Mosquito success A trial to control the Asian tiger mosquito (Aedes albopictus), the world’s most invasive mosquito species, has nearly eradicated the insects from two sites in Guangzhou, China. For the first time, researchers field-tested a combination of two techniques that have been used separately in previous mosquito elimination trials. The two-pronged approach involves infecting males with a strain of Wolbachia bacteria, hindering the insects’ ability to transmit disease-causing viruses such as dengue and Zika, and preventing them from producing offspring with females without the same strain. Researchers then gave the female mosquitoes low-dose radiation to sterilize them.
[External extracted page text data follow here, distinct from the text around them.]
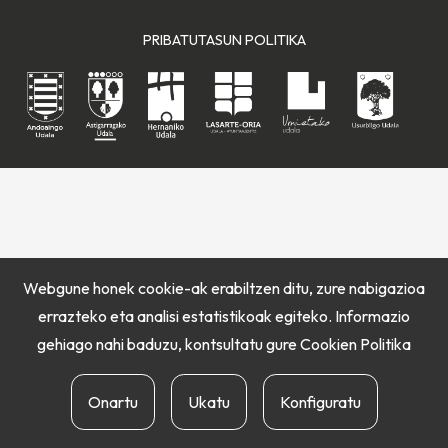
PRIBATUTASUN POLITIKA
Webgune honek cookie-ak erabiltzen ditu, zure nabigazioa
errazteko eta analisi estatistikoak egiteko. Informazio
gehiago nahi baduzu, kontsultatu gure
Cookien Politika
Onartu
Ukatu
Konfiguratu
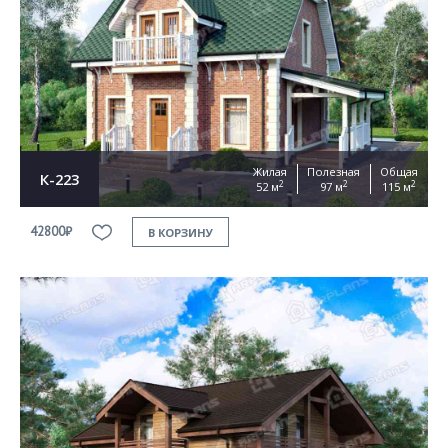
Согласен на
обработку персональных данных
This site is protected by reCAPTCHA and the Google
Privacy Policy
and
Terms of Service
apply
ОТПРАВИТЬ
Жилая
Полезная
Общая
К-223
2
2
2
52 м
97 м
115 м
42800₽
В КОРЗИНУ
After the researchers released millions of the mosquitoes in 2016 and 2017, the overall number of wild adult mosquitoes at the two test sites decreased by up to 94% each year. The researchers published their results on 17 July (X. Zheng et al. Nature https://doi.org/10.1038/s41586-019-1407-9; 2019).

TREND WATCH

Vaccination coverage in France and Italy has increased following the expansion of mandatory vaccination laws, according to two analyses. Both countries already required children to receive diphtheria, tetanus and polio vaccinations. Italy also mandated immunization against hepatitis B. France — home to one of the highest rates of vaccine mistrust in Europe — made eight more vaccines mandatory for babies born from 2018 onwards, including vaccines against hepatitis B, pneumococcal and meningococcal C diseases.

A preliminary analysis of the French law’s impact found that rates of these vaccinations were higher among babies born in the first five months of 2018 than among those born in the same period in the previous year.

Italy made another six vaccines mandatory in July 2017 after a large outbreak of measles that affected more than 4,000 Italians. The second paper found that coverage of these immunizations increased: in 2016, 87% of 2-year-olds were vaccinated against measles, but by mid-2018, that number had risen to 94% among 30-month-old children. The studies were published in June in Eurosurveillance.